→ Exercise details: Keep to one stretch of the data below, the lines from the one with "departamentos criativos?" up to and including the one with "Pajak Nomor SE- 33/PJ/2013", and return that stretch exactly.

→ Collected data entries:
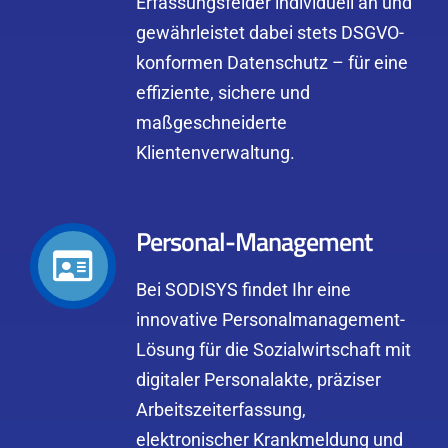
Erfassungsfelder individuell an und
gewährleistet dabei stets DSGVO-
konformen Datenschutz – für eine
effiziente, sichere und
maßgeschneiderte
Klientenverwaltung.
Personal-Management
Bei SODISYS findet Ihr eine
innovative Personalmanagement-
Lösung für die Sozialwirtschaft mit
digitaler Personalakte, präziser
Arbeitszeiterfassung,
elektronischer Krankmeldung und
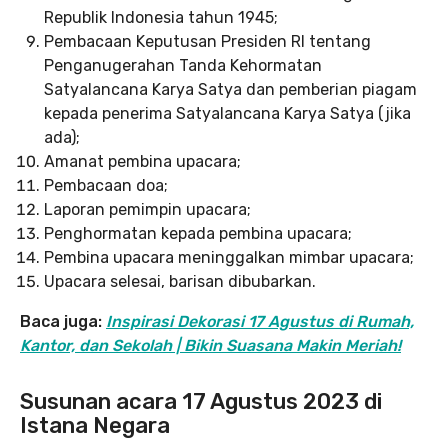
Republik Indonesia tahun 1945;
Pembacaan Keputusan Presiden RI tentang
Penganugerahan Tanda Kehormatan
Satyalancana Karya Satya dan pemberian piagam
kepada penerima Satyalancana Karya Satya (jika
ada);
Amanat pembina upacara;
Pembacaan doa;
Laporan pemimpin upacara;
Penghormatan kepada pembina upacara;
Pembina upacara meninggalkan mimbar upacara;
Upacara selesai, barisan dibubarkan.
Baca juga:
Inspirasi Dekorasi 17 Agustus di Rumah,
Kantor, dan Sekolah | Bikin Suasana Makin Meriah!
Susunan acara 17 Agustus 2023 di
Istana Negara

...

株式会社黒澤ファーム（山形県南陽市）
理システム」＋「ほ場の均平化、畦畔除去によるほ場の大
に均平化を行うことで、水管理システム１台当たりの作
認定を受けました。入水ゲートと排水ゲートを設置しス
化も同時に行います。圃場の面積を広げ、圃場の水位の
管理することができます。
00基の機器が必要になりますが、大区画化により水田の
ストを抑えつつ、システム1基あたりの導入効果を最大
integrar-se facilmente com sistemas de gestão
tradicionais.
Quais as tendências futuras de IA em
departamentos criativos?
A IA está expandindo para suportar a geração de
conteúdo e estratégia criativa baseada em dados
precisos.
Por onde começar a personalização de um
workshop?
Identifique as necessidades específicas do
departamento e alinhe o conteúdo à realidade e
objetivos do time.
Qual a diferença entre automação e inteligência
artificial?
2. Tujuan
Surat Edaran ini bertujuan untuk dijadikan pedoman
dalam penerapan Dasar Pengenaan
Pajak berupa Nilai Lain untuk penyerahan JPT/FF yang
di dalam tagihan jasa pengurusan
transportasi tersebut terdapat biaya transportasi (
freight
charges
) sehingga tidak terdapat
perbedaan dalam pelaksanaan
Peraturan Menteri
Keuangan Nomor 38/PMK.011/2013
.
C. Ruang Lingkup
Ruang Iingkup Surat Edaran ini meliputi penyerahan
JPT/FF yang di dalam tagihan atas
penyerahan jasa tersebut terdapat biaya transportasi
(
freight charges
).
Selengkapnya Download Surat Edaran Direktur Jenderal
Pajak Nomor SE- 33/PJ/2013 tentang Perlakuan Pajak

...

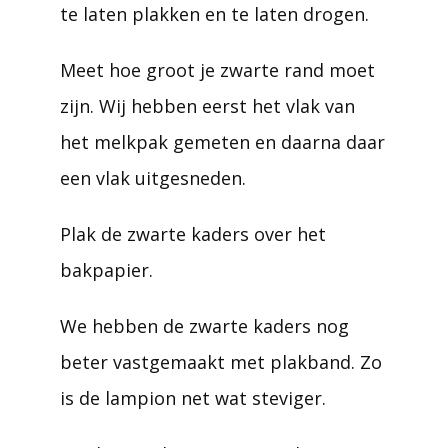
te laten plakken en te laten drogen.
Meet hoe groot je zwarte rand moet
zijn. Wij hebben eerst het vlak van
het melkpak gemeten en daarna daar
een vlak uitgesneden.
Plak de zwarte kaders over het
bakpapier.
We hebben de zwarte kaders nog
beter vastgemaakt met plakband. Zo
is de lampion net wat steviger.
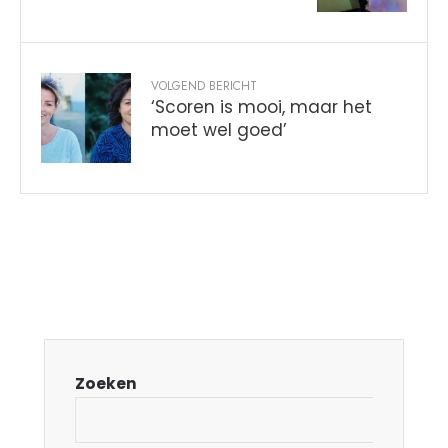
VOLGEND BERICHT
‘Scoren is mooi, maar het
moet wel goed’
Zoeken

→ Response to the task:
departamentos criativos?
A IA está expandindo para suportar a geração de
conteúdo e estratégia criativa baseada em dados
precisos.
Por onde começar a personalização de um
workshop?
Identifique as necessidades específicas do
departamento e alinhe o conteúdo à realidade e
objetivos do time.
Qual a diferença entre automação e inteligência
artificial?
2. Tujuan
Surat Edaran ini bertujuan untuk dijadikan pedoman
dalam penerapan Dasar Pengenaan
Pajak berupa Nilai Lain untuk penyerahan JPT/FF yang
di dalam tagihan jasa pengurusan
transportasi tersebut terdapat biaya transportasi (
freight
charges
) sehingga tidak terdapat
perbedaan dalam pelaksanaan
Peraturan Menteri
Keuangan Nomor 38/PMK.011/2013
.
C. Ruang Lingkup
Ruang Iingkup Surat Edaran ini meliputi penyerahan
JPT/FF yang di dalam tagihan atas
penyerahan jasa tersebut terdapat biaya transportasi
(
freight charges
).
Selengkapnya Download Surat Edaran Direktur Jenderal
Pajak Nomor SE- 33/PJ/2013 tentang Perlakuan Pajak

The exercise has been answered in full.